Si parla molto dell’oscurità, del male di questi tempi: erano altrettanto brutti i tempi nel primo secolo. Non c’era una ideologia woke, ma c’erano un sincretismo potente e un mitraismo, una religione misterica, quasi egemonico. Non si sa di nessun cristiano dei primi tempi che si stracciasse le vesti perché nelle scuole, nel foro, nel teatro si insegnavano modi di vedere il mondo apertamente contrari alla fede. Erano tempi in cui i bambini indesiderati si gettavano nel Tevere, nei quali il potere era quasi tutto, ed era obbligatorio compiere sacrifici davanti alla statua dell’imperatore. La ragione andava perduta senza la compagnia del dolce Verbo. Perché ci meraviglia? Pensare che in questo XXI secolo le cose debbano essere diverse vuol dire essere fuori della storia, continuare a scandalizzarsi del fatto che la fede non sia politica, culturalmente o moralmente egemonica. Uno scandalo che ignora che il cristianesimo è la fede dei perseguitati.

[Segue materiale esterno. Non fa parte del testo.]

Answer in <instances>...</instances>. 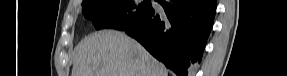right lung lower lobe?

È necessario vivere nella verità, certamente, ma per farlo la cosa più controproducente è fuggire dal mondo, ritirarsi in una vita comunitaria che serva come rifugio dagli attacchi di un “secolo perverso”. C’è un solo modo per vivere nella verità: verificare se, condividendo la vita comune, la fede è capace di accogliere tutto il desiderio positivo, tutta la ferita che c’è nelle questioni di genere e di identità che segnano il nostro tempo. Si vive nella verità solo quando la verità, con la sua evidenza, si impone in ogni circostanza. La verità non ha bisogno di fortezze. Se la fede in Occidente cerca rifugio e si pone sulla difensiva, se non è capace di accogliere il nuovo per trasformarlo, sparirà.

Abbattiamo, nuovamente, i bastioni e andiamo incontro all’uomo del XXI secolo, senza paura, con l’allegria di un cristianesimo che è avvenimento di grazia capace di abbracciare e redimere tutto. La secolarizzazione è un’occasione perché si dispieghi la bellezza della fede. Non conviene perderla entrando in bunker dove l’aria diventa sempre pesante.